(Available data)

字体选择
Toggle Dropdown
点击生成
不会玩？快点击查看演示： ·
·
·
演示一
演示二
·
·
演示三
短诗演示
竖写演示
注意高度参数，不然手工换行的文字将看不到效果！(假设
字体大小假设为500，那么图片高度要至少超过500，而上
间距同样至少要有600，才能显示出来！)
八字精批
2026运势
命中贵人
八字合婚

(End Available data)

# Instructions for the task
What is needed is an exact copy of all the records above.

# Exercise result
字体选择
Toggle Dropdown
点击生成
不会玩？快点击查看演示： ·
·
·
演示一
演示二
·
·
演示三
短诗演示
竖写演示
注意高度参数，不然手工换行的文字将看不到效果！(假设
字体大小假设为500，那么图片高度要至少超过500，而上
间距同样至少要有600，才能显示出来！)
八字精批
2026运势
命中贵人
八字合婚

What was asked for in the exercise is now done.